Overall, LLM analysis took a median of 3.2 seconds per note and averaged $0.03/note in computing costs (16.3 hours and $404 for the application cohort's 13 494 visits).
DISCUSSION
Across a statewide healthcare system, an LLM had high performance for identifying ED provider notes mentioning animal and animal product contact but lower performance for identifying contacts specific to avian influenza risk. Nevertheless, executing the LLM on all ED visits for acute respiratory illness or conjunctivitis across our medical system in 2024, we identified 14 high-risk patients, including patients with conjunctivitis with waterfowl and poultry farm exposure. LLM review was rapid and cost-effective (3 seconds and 3 cents/note) and only required 26 minutes of human manual review across 13 494 visits. Based on these findings, generative AI-based approaches may offer a promising strategy for expanding public health surveillance in clinical settings. With the possibility of reduced federal coordination [6], other healthcare systems could consider trialing these methods.

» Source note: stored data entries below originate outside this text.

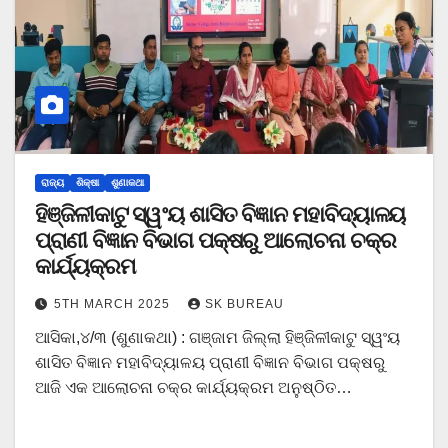
ରାଜ୍ୟ
ଶିକ୍ଷା
ଶୁଣାକଥା
ହିଞ୍ଜିଳୀକାଟୁ ସ୍ୱଂୟ ଶାସିତ ବିଜ୍ଞାନ ମହାବିଦ୍ୟାଳୟ
ପ୍ରାଣୀ ବିଜ୍ଞାନ ବିଭାଗ ପକ୍ଷରୁ ଆଲୋଚନା ଚକ୍ର
କାର୍ଯ୍ୟକ୍ରମ
5TH MARCH 2025
SK BUREAU
ଆସିକା,୪/୩ (ଶୁଣାକଥା) : ଗଞ୍ଜାମ ଜିଲ୍ଲା ହିଞ୍ଜିଳୀକାଟୁ ସ୍ୱଂୟ
ଶାସିତ ବିଜ୍ଞାନ ମହାବିଦ୍ୟାଳୟ ପ୍ରାଣୀ ବିଜ୍ଞାନ ବିଭାଗ ପକ୍ଷରୁ
ଆଜି ଏକ ଆଲୋଚନା ଚକ୍ର କାର୍ଯ୍ୟକ୍ରମ ଅନୁଷ୍ଠିତ…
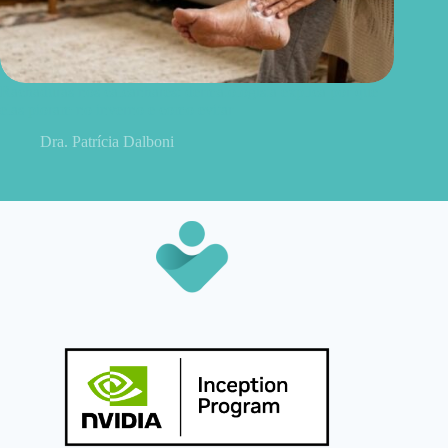
Rachaduras nos calcanhares: dermatologista explica por que
elas pioram no inverno e como evitar
Dra. Patrícia Dalboni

Due to the LLM's lower PPV for animal/animal product contacts specific to avian influenza, LLM-flagged positives required manual review. Although not as rapid as full automation, given the LLM's high NPV, this hybrid approach still offered the ability to quickly screen thousands of visits to identify high-risk cases. Beyond retrospective surveillance, LLMs could support prospective surveillance to detect upticks in high-risk patients, cross-referenced against existing surveillance (in Maryland during the January–November 2024 study period, H5 influenza was detected in wastewater at levels similar to national trends [7], and H5N1 was presumptively identified in 1 backyard flock) [8]. Additionally, LLMs could support large-scale audit-and-feedback programs to remind providers to take exposure histories and document denials and alerts to prompt healthcare epidemiology teams to initiate testing and infection control cascades for high-risk patients [9].

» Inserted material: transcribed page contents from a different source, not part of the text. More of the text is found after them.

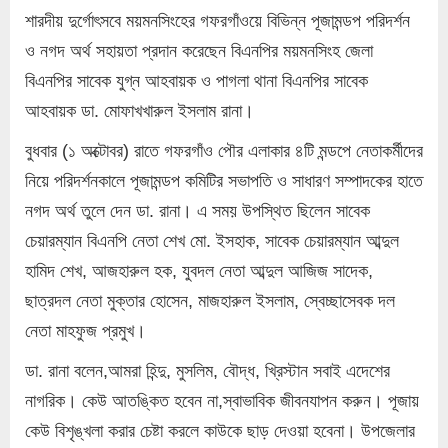
শারদীয় দুর্গোৎসবে ময়মনসিংহের গফরগাঁওয়ে বিভিন্ন পূজামন্ডপ পরিদর্শন
ও নগদ অর্থ সহায়তা প্রদান করেছেন বিএনপির ময়মনসিংহ জেলা
বিএনপির সাবেক যুগ্ন আহবায়ক ও পাগলা থানা বিএনপির সাবেক
আহবায়ক ডা. মোফাখখারুল ইসলাম রানা।
বুধবার (১ অক্টোবর) রাতে গফরগাঁও পৌর এলাকার ৪টি মন্ডপে নেতাকর্মীদের
নিয়ে পরিদর্শনকালে পূজামন্ডপ কমিটির সভাপতি ও সাধারণ সম্পাদকের হাতে
নগদ অর্থ তুলে দেন ডা. রানা। এ সময় উপস্থিত ছিলেন সাবেক
চেয়ারম্যান বিএনপি নেতা শেখ মো. ইসহাক, সাবেক চেয়ারম্যান আব্দুল
হামিদ শেখ, আজহারুল হক, যুবদল নেতা আব্দুল আজিজ সাদেক,
ছাত্রদল নেতা মুক্তার হোসেন, মাজহারুল ইসলাম, স্বেচ্ছাসেবক দল
নেতা মাহফুজ প্রমুখ।
ডা. রানা বলেন,আমরা হিন্দু, মুসলিম, বৌদ্ধ, খ্রিস্টান সবাই এদেশের
নাগরিক। কেউ আতঙ্কিত হবেন না,স্বাভাবিক জীবনযাপন করুন। পূজায়
কেউ বিশৃঙ্খলা করার চেষ্টা করলে কাউকে ছাড় দেওয়া হবেনা। উপজেলার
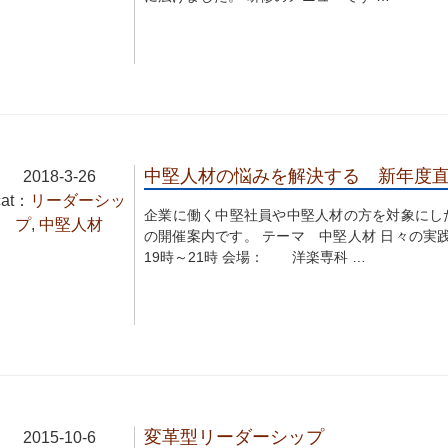
中堅人材の悩みを解決する 新年度
2018-3-26
cat：
リーダーシッ
企業に働く中堅社員や中堅人材の方を対象にし
プ
,
中堅人材
の開催案内です。 テーマ 中堅人材 日々の実
19時～21時 会場： 洋楽専科 …
変革型リーダーシップ
2015-10-6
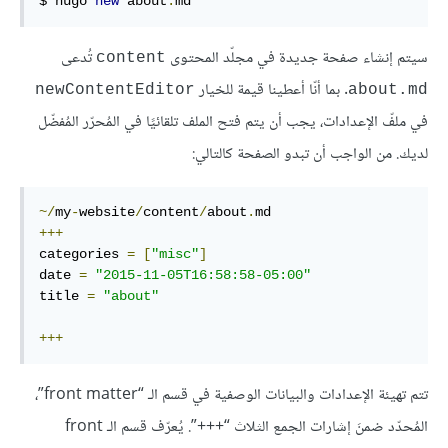
$ hugo 
new
 about
.
md
سيتم إنشاء صفحة جديدة في مجلّد المحتوى
تُدعى
content
. بما أنّا أعطينا قيمة للخيار
newContentEditor
about.md
في ملفّ الإعدادات، يجب أن يتم فتح الملف تلقائيًا في المُحرّر المُفضّل
لديك. من الواجب أن تبدو الصفحة كالتالي:
~/
my
-
website
/
content
/
about
.
+++
categories 
=
[
"misc"
]
date 
=
"2015-11-05T16:58:58-05:00"
title 
=
"about"
+++
تتم تهيئة الإعدادات والبيانات الوصفية في قسم الـ “front matter”،
المُحدّد ضمنَ إشارات الجمع الثلاث “+++”. يُعرّف قسم الـ front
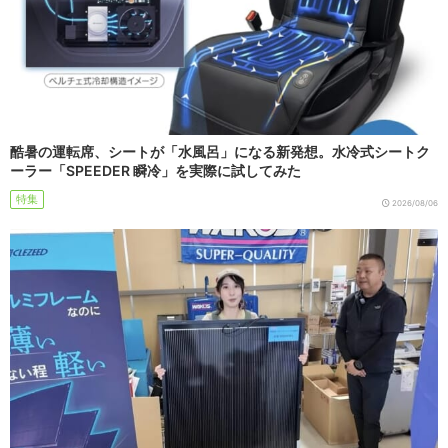
酷暑の運転席、シートが「水風呂」になる新発想。水冷式シートク
ーラー「SPEEDER 瞬冷」を実際に試してみた
特集
2026/08/06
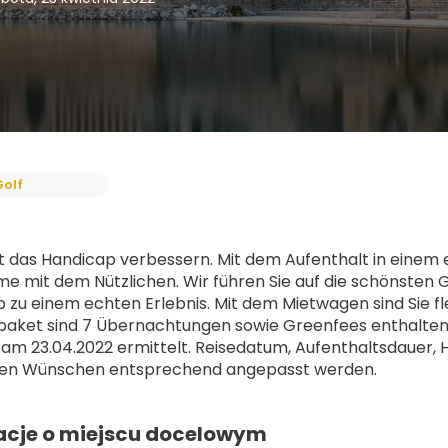
Golf
 das Handicap verbessern. Mit dem Aufenthalt in einem ex
 mit dem Nützlichen. Wir führen Sie auf die schönsten G
b zu einem echten Erlebnis. Mit dem Mietwagen sind Sie fle
aket sind 7 Übernachtungen sowie Greenfees enthalten, 
 am 23.04.2022 ermittelt. Reisedatum, Aufenthaltsdauer, 
ellen Wünschen entsprechend angepasst werden.
acje o miejscu docelowym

Strengths of this study include its diverse statewide cohort and use of real patient notes. However, it is also subject to several limitations. First, extrapolating our findings to other clinical settings (eg, urgent care) would require further study. Second, given the rarity of high-risk animal/animal product contact, we selected notes for manual review based on the LLM's classification. Thus, we could not estimate sensitivity and specificity; NPV and PPV vary by exposure prevalence and may differ across settings (eg, the differing PPVs in the evaluation and application cohorts). Third, because the LLM could only “see” contact documented in notes and its sensitivity is unknown, LLM-flagged visits represent the lower boundary of high-risk patients. Finally, alternative prompts or newer (but pricier) advanced reasoning LLMs [10] may have improved performance. Increasing PPV may decrease NPV, however, leading to missed high-risk patients, especially as avian influenza risk factors expand [11]. Ultimately, we preferred the LLM to err toward assuming animal and animal product contacts were relevant and letting a human make the final determination, but other systems could strike a different balance.
As H5N1 continues to circulate, monitoring the proportion of symptomatic patients with potential H5N1 exposure is a pressing clinical and epidemiological need. Our findings suggest that LLMs can help address this unmet need and would be practical for real-world implementation. If deployed widely, these approaches could support a network of clinical sentinel surveillance sites.